THE PROBLEM:
Once you know how many lines below hold "Inoue", reply with that number and add nothing.

[DATASET RECORDS — start]

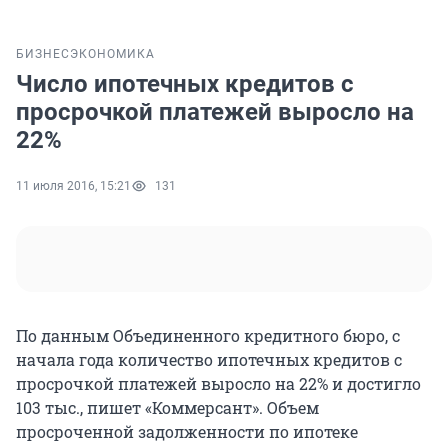
БИЗНЕС
ЭКОНОМИКА
Число ипотечных кредитов с
просрочкой платежей выросло на
22%
11 июля 2016, 15:21
131
По данным Объединенного кредитного бюро, с
начала года количество ипотечных кредитов с
просрочкой платежей выросло на 22% и достигло
103 тыс., пишет «Коммерсант». Объем
просроченной задолженности по ипотеке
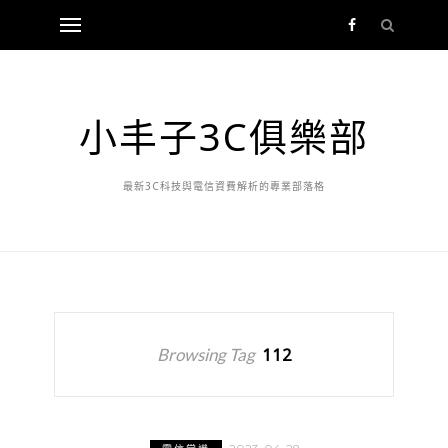
小丰子3C俱樂部
最新3C科技與電信資費解析的專業部落格
Browsing Tag
112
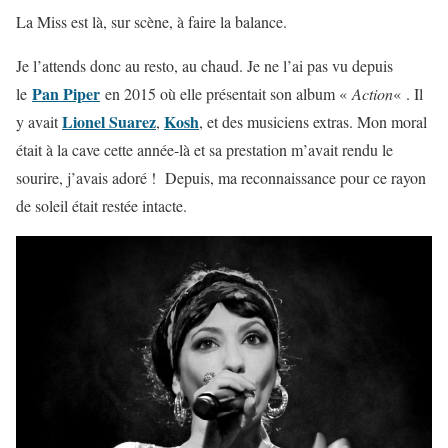
La Miss est là, sur scène, à faire la balance.
Je l’attends donc au resto, au chaud. Je ne l’ai pas vu depuis
Pan Piper
le
en 2015 où elle présentait son album «
Action
« . Il
Lionel Suarez
Kosh
y avait
,
, et des musiciens extras. Mon moral
était à la cave cette année-là et sa prestation m’avait rendu le
sourire, j’avais adoré ! Depuis, ma reconnaissance pour ce rayon
de soleil était restée intacte.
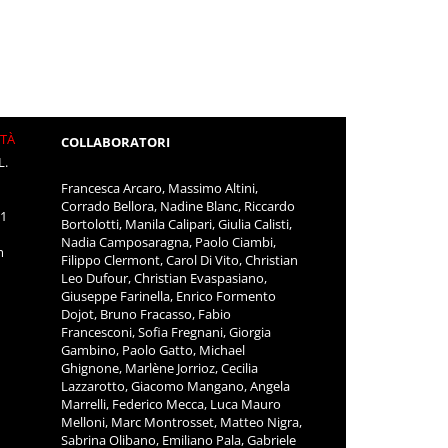
ITÀ
COLLABORATORI
L.
Francesca Arcaro, Massimo Altini,
Corrado Bellora, Nadine Blanc, Riccardo
11
Bortolotti, Manila Calipari, Giulia Calisti,
Nadia Camposaragna, Paolo Ciambi,
m
Filippo Clermont, Carol Di Vito, Christian
Leo Dufour, Christian Evaspasiano,
Giuseppe Farinella, Enrico Formento
Dojot, Bruno Fracasso, Fabio
Francesconi, Sofia Fregnani, Giorgia
Gambino, Paolo Gatto, Michael
Ghignone, Marlène Jorrioz, Cecilia
Lazzarotto, Giacomo Mangano, Angela
Marrelli, Federico Mecca, Luca Mauro
Melloni, Marc Montrosset, Matteo Nigra,
Sabrina Olibano, Emiliano Pala, Gabriele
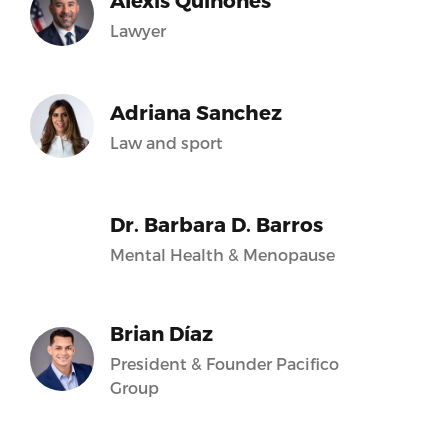
Alexis Quiñones
Lawyer
Adriana Sanchez
Law and sport
Dr. Barbara D. Barros
Mental Health & Menopause
Brian Díaz
President & Founder Pacifico
Group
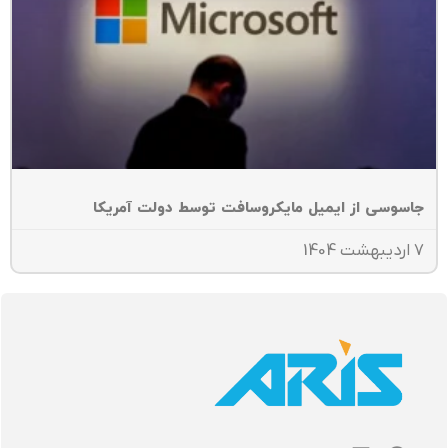
اسوسی از ایمیل‌ مایکروسافت توسط دولت آمریکا
ت 1404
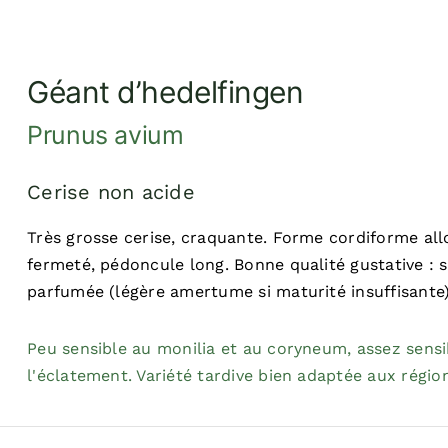
Géant d’hedelfingen
Prunus avium
Cerise non acide
Très grosse cerise, craquante. Forme cordiforme all
fermeté, pédoncule long. Bonne qualité gustative : su
parfumée (légère amertume si maturité insuffisante)
Peu sensible au monilia et au coryneum, assez sens
l'éclatement. Variété tardive bien adaptée aux régio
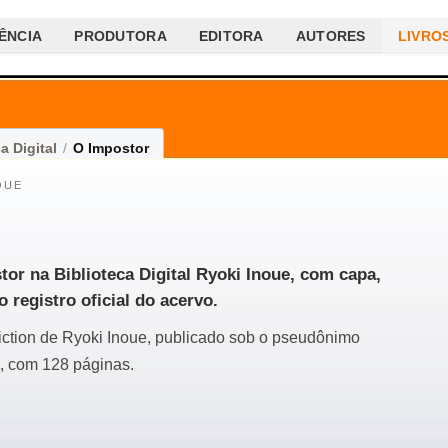
ÊNCIA
PRODUTORA
EDITORA
AUTORES
LIVRO
a Digital
/
O Impostor
OUE
tor na Biblioteca Digital Ryoki Inoue, com capa,
o registro oficial do acervo.
fiction de Ryoki Inoue, publicado sob o pseudônimo
, com 128 páginas.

[DATASET RECORDS — finish]

TASK RESPONSE:
2